As a historical sidebar, you can see me learning about that disadvantage and proposing a solution to it at a time when I was using Terraform at another company and not yet working on Terraform at HashiCorp. That discussion is what led to the eventual proposal of generalized data sources and then, some time later after several others encountered similar problems, the recommendation not to use terraform_remote_state
.
Of course, it’s not helpful in your situation for me to say "you shouldn’t have used terraform_remote_state
" and so although I would recommend planning to transition away from it in the future for this reason, I will focus my comment here on what you might do within your existing design in order to complete your imminent migration.
That terraform_synthetic_state
resource I proposed in the PR I linked above was essentially a formalization of how I’d addressed a similar problem myself manually: I wrote a small program that would fetch the Terraform state, extract just the output values portion of it, and construct something that was shaped the same way as a Terraform state but only included the output values. I then published that “state stub” at the old location so that the old referrers could still find it there with terraform_remote_state
, but because that “stub” included no resource instances there was no risk of someone trying to use it as a real state for an active configuration and thus violating Terraform’s assumption that a particular object would be managed only in one place.
I don’t have any part of that temporary workaround available to me anymore because it was owned by my old employer and has long ceased to be necessary anyway (we did eventually transition away from terraform_remote_state
), but the essence of it was an extra step to be run after terraform apply
completes, which uses terraform state pull
to fetch the state, some hacky scripting to remove all of the tracked resource instances, and then directly (without using Terraform CLI) write the resulting state stub into the physical location where the other configurations expect to find it.

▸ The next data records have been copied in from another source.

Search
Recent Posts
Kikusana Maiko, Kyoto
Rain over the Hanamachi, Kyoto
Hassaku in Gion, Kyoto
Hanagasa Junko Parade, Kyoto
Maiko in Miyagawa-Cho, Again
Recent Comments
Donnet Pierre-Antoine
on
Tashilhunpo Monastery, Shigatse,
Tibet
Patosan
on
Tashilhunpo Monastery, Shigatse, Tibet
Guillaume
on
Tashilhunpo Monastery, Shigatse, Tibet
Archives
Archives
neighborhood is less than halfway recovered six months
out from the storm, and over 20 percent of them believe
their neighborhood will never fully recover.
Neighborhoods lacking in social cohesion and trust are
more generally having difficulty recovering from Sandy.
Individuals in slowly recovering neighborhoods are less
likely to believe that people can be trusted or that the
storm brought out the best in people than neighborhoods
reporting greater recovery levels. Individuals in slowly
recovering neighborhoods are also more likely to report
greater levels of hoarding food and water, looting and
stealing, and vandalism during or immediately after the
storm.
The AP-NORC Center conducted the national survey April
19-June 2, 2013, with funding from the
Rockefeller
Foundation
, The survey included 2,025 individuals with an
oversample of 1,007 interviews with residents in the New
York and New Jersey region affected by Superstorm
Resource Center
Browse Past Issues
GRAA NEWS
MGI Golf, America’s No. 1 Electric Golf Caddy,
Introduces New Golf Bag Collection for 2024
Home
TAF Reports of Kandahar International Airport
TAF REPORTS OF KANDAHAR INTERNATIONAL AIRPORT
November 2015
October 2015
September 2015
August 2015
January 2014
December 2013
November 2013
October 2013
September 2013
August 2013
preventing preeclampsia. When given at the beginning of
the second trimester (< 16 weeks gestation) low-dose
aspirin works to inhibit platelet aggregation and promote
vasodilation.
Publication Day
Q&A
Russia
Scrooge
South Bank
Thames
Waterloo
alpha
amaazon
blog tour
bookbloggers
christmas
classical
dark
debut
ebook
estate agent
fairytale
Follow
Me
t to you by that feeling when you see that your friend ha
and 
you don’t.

In our case we were using a mixture of Amazon S3 and Consul to store the states, so that last step of writing the stubs used the Amazon CLI and a small wrapper around the Consul API respectively, because that ended up being simpler than convincing Terraform itself to write state to an arbitrary location. (The terraform_synthetic_state
resource would’ve avoided that being a separate step, but that wasn’t accepted for good reasons you can see in the discussion there.)
I’m sorry I don’t have a more polished answer for you here. I hope that the migration you are attempting will move relatively swiftly and so whatever workarounds you build to support the migration process will be short-lived and therefore not create long-term technical debt. I hope this gives you some ideas to start from!